*What needs to be done*
Among the lines of the listing below, retype exactly those from the one containing "préservant des méthodes" through the one containing "Оптовые остатки", both included. Do not include pictures.

*Data for the task*
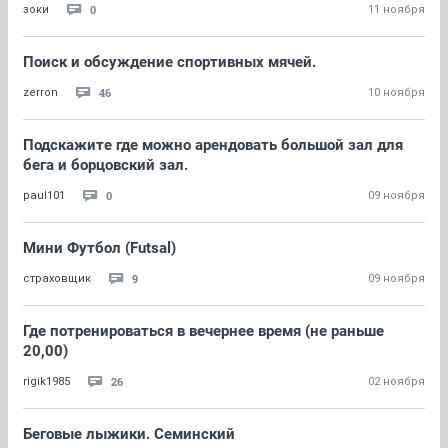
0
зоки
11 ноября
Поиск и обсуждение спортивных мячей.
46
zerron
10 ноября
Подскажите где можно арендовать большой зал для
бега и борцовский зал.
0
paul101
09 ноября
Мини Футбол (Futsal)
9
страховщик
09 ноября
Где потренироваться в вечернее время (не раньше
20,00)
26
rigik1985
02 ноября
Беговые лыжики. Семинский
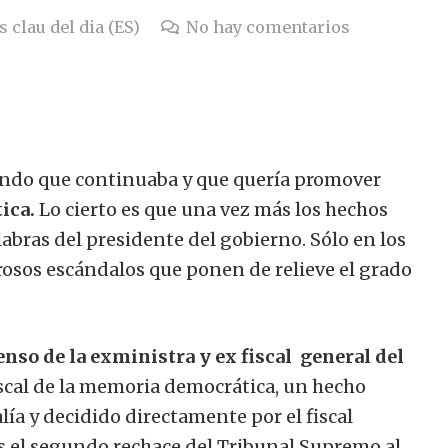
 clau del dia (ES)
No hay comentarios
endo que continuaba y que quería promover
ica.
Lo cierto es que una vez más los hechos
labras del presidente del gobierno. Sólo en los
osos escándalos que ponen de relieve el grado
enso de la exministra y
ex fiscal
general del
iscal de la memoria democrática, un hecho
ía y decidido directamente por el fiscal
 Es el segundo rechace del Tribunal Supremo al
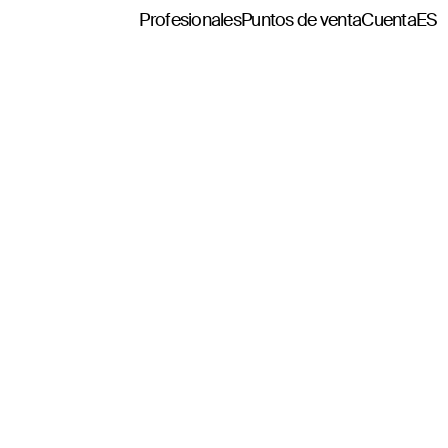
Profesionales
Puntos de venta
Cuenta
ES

* * *

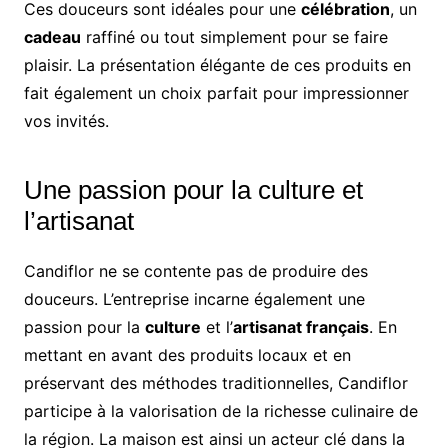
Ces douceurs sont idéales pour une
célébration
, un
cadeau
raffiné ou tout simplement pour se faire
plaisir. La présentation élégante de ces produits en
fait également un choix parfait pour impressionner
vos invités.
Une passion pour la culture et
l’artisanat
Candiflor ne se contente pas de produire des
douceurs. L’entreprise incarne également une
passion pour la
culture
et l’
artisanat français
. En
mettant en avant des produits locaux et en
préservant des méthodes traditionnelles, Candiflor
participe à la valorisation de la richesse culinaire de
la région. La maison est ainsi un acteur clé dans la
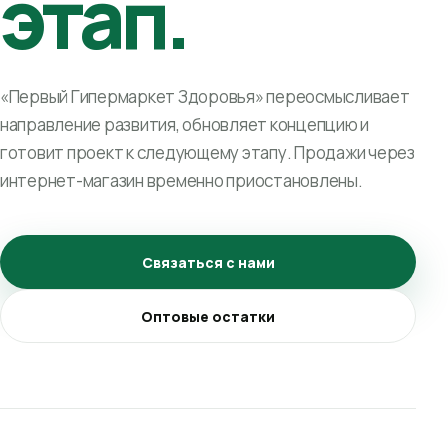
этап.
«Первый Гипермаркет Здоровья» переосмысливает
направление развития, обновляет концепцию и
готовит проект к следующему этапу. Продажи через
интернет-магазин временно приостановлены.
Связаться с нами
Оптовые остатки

*Solution for this exercise*
préservant des méthodes traditionnelles, Candiflor
participe à la valorisation de la richesse culinaire de
la région. La maison est ainsi un acteur clé dans la
этап.
«Первый Гипермаркет Здоровья» переосмысливает
направление развития, обновляет концепцию и
готовит проект к следующему этапу. Продажи через
интернет-магазин временно приостановлены.
Связаться с нами
Оптовые остатки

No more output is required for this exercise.